Task brief:
What is needed is an exact copy of the lines in the entries below from the one holding "Zimson Adyar" through the one holding "these agents using", pictures excluded.

[[ Supplied entries open ]]

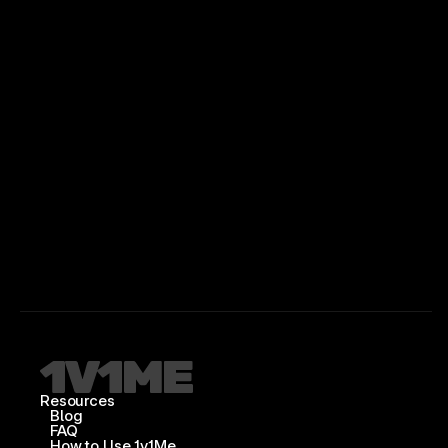
Resources
Blog
FAQ
How to Use 1v1Me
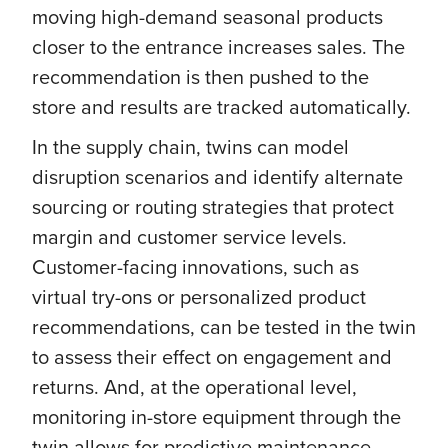
moving high-demand seasonal products
closer to the entrance increases sales. The
recommendation is then pushed to the
store and results are tracked automatically.
In the supply chain, twins can model
disruption scenarios and identify alternate
sourcing or routing strategies that protect
margin and customer service levels.
Customer-facing innovations, such as
virtual try-ons or personalized product
recommendations, can be tested in the twin
to assess their effect on engagement and
returns. And, at the operational level,
monitoring in-store equipment through the
twin allows for predictive maintenance,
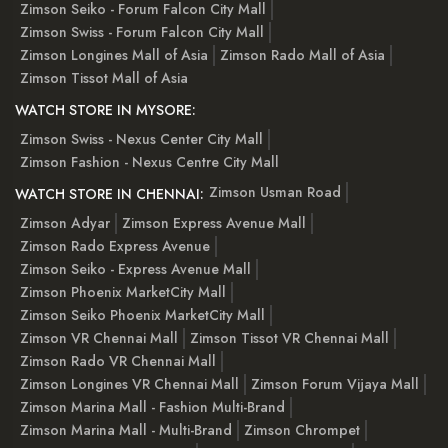
Zimson Seiko - Forum Falcon City Mall
Zimson Swiss - Forum Falcon City Mall
Zimson Longines Mall of Asia
Zimson Rado Mall of Asia
Zimson Tissot Mall of Asia
WATCH STORE IN MYSORE:
Zimson Swiss - Nexus Center City Mall
Zimson Fashion - Nexus Centre City Mall
Zimson Usman Road
WATCH STORE IN CHENNAI:
Zimson Adyar
Zimson Express Avenue Mall
Zimson Rado Express Avenue
Zimson Seiko - Express Avenue Mall
Zimson Phoenix MarketCity Mall
Zimson Seiko Phoenix MarketCity Mall
Zimson VR Chennai Mall
Zimson Tissot VR Chennai Mall
Zimson Rado VR Chennai Mall
Zimson Longines VR Chennai Mall
Zimson Forum Vijaya Mall
Zimson Marina Mall - Fashion Multi-Brand
Zimson Marina Mall - Multi-Brand
Zimson Chrompet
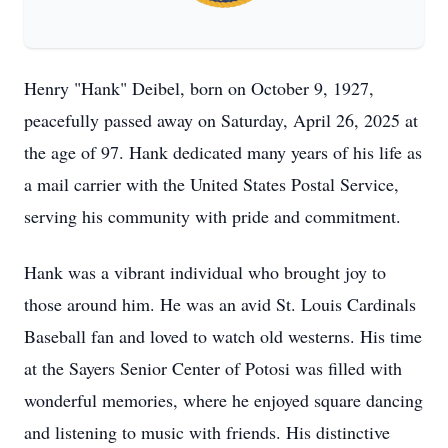
Henry "Hank" Deibel, born on October 9, 1927,
peacefully passed away on Saturday, April 26, 2025 at
the age of 97. Hank dedicated many years of his life as
a mail carrier with the United States Postal Service,
serving his community with pride and commitment.
Hank was a vibrant individual who brought joy to
those around him. He was an avid St. Louis Cardinals
Baseball fan and loved to watch old westerns. His time
at the Sayers Senior Center of Potosi was filled with
wonderful memories, where he enjoyed square dancing
and listening to music with friends. His distinctive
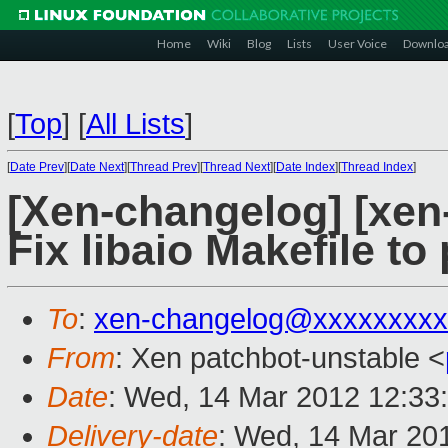
Home
Wiki
Blog
Lists
User Voice
Downlo
[
Top
]
[
All Lists
]
[
Date Prev
][
Date Next
][
Thread Prev
][
Thread Next
][
Date Index
][
Thread Index
]
[Xen-changelog] [xen-
Fix libaio Makefile to
To
:
xen-changelog@xxxxxxxxx
From
: Xen patchbot-unstable <
Date
: Wed, 14 Mar 2012 12:33
Delivery-date
: Wed, 14 Mar 20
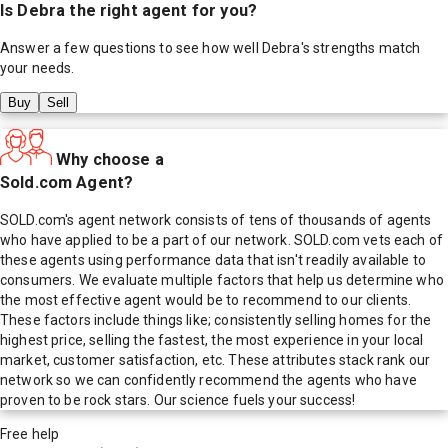
Is
Debra
the right agent for you?
Answer a few questions to see how well
Debra
's strengths match
your needs.
Buy
Sell
Why choose a
Sold.com Agent?
SOLD.com's agent network consists of tens of thousands of agents
who have applied to be a part of our network. SOLD.com vets each of
these agents using performance data that isn't readily available to
consumers. We evaluate multiple factors that help us determine who
the most effective agent would be to recommend to our clients.
These factors include things like; consistently selling homes for the
highest price, selling the fastest, the most experience in your local
market, customer satisfaction, etc. These attributes stack rank our
network so we can confidently recommend the agents who have
proven to be rock stars. Our science fuels your success!
Free help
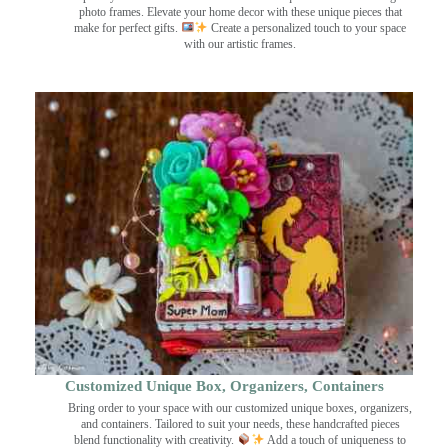
photo frames. Elevate your home decor with these unique pieces that
make for perfect gifts.
Create a personalized touch to your space
with our artistic frames.
Customized Unique Box, Organizers, Containers
Bring order to your space with our customized unique boxes, organizers,
and containers. Tailored to suit your needs, these handcrafted pieces
blend functionality with creativity.
Add a touch of uniqueness to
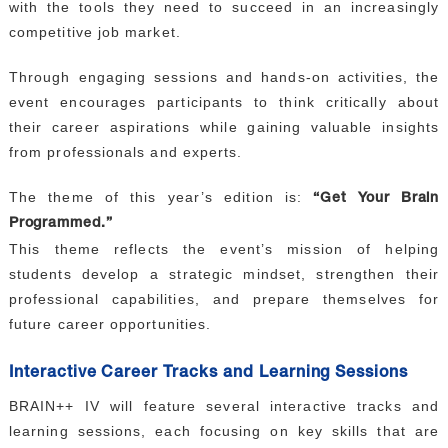
with the tools they need to succeed in an increasingly
competitive job market.
Through engaging sessions and hands-on activities, the
event encourages participants to think critically about
their career aspirations while gaining valuable insights
from professionals and experts.
The theme of this year’s edition is:
“Get Your Brain
Programmed.”
This theme reflects the event’s mission of helping
students develop a strategic mindset, strengthen their
professional capabilities, and prepare themselves for
future career opportunities.
Interactive Career Tracks and Learning Sessions
BRAIN++ IV will feature several interactive tracks and
learning sessions, each focusing on key skills that are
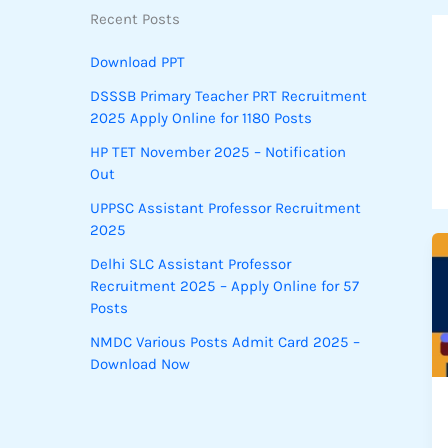
Recent Posts
Download PPT
DSSSB Primary Teacher PRT Recruitment
2025 Apply Online for 1180 Posts
HP TET November 2025 – Notification
Out
UPPSC Assistant Professor Recruitment
2025
Delhi SLC Assistant Professor
Recruitment 2025 – Apply Online for 57
Posts
NMDC Various Posts Admit Card 2025 –
Download Now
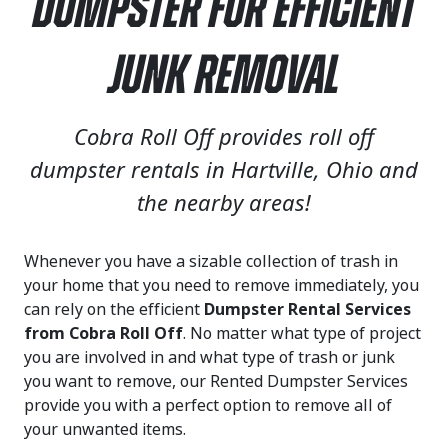
Dumpster for Efficient
Junk Removal
Cobra Roll Off provides roll off
dumpster rentals in Hartville, Ohio and
the nearby areas!
Whenever you have a sizable collection of trash in
your home that you need to remove immediately, you
can rely on the efficient
Dumpster Rental Services
from Cobra Roll Off
. No matter what type of project
you are involved in and what type of trash or junk
you want to remove, our Rented Dumpster Services
provide you with a perfect option to remove all of
your unwanted items.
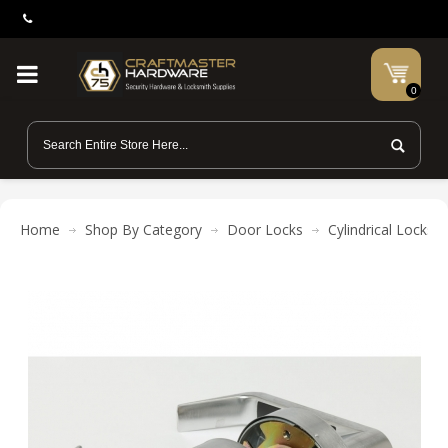
0
Home
Shop By Category
Door Locks
Cylindrical Locks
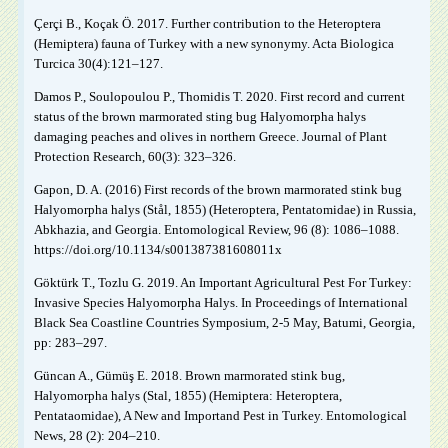
Çerçi B., Koçak Ö. 2017. Further contribution to the Heteroptera
(Hemiptera) fauna of Turkey with a new synonymy. Acta Biologica
Turcica 30(4):121–127.
Damos P., Soulopoulou P., Thomidis T. 2020. First record and current
status of the brown marmorated sting bug Halyomorpha halys
damaging peaches and olives in northern Greece. Journal of Plant
Protection Research, 60(3): 323–326.
Gapon, D. A. (2016) First records of the brown marmorated stink bug
Halyomorpha halys (Stål, 1855) (Heteroptera, Pentatomidae) in Russia,
Abkhazia, and Georgia. Entomological Review, 96 (8): 1086–1088.
https://doi.org/10.1134/s001387381608011x
Göktürk T., Tozlu G. 2019. An Important Agricultural Pest For Turkey:
Invasive Species Halyomorpha Halys. In Proceedings of International
Black Sea Coastline Countries Symposium, 2-5 May, Batumi, Georgia,
pp: 283–297.
Güncan A., Gümüş E. 2018. Brown marmorated stink bug,
Halyomorpha halys (Stal, 1855) (Hemiptera: Heteroptera,
Pentataomidae), A New and Importand Pest in Turkey. Entomological
News, 28 (2): 204–210.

[[ Supplied entries closed ]]

Solution to this problem:
Zimson Adyar
Zimson Express Avenue Mall
Zimson Rado Express Avenue
Zimson Seiko - Express Avenue Mall
Zimson Phoenix MarketCity Mall
Zimson Seiko Phoenix MarketCity Mall
Zimson VR Chennai Mall
Zimson Tissot VR Chennai Mall
Zimson Rado VR Chennai Mall
Zimson Longines VR Chennai Mall
Zimson Forum Vijaya Mall
Zimson Marina Mall - Fashion Multi-Brand
Zimson Marina Mall - Multi-Brand
Zimson Chrompet
Henry "Hank" Deibel, born on October 9, 1927,
peacefully passed away on Saturday, April 26, 2025 at
the age of 97. Hank dedicated many years of his life as
a mail carrier with the United States Postal Service,
serving his community with pride and commitment.
Hank was a vibrant individual who brought joy to
those around him. He was an avid St. Louis Cardinals
Baseball fan and loved to watch old westerns. His time
at the Sayers Senior Center of Potosi was filled with
wonderful memories, where he enjoyed square dancing
and listening to music with friends. His distinctive
Home
Wiki
Blog
Lists
User Voice
Downlo
[
Top
]
[
All Lists
]
[
Date Prev
][
Date Next
][
Thread Prev
][
Thread Next
][
Date Index
][
Thread Index
]
[Xen-changelog] [xen-
Fix libaio Makefile to
To
:
xen-changelog@xxxxxxxxx
From
: Xen patchbot-unstable <
Date
: Wed, 14 Mar 2012 12:33
Delivery-date
: Wed, 14 Mar 20
Is
Debra
the right agent for you?
Answer a few questions to see how well
Debra
's strengths match
your needs.
Buy
Sell
Why choose a
Sold.com Agent?
SOLD.com's agent network consists of tens of thousands of agents
who have applied to be a part of our network. SOLD.com vets each of
these agents using performance data that isn't readily available to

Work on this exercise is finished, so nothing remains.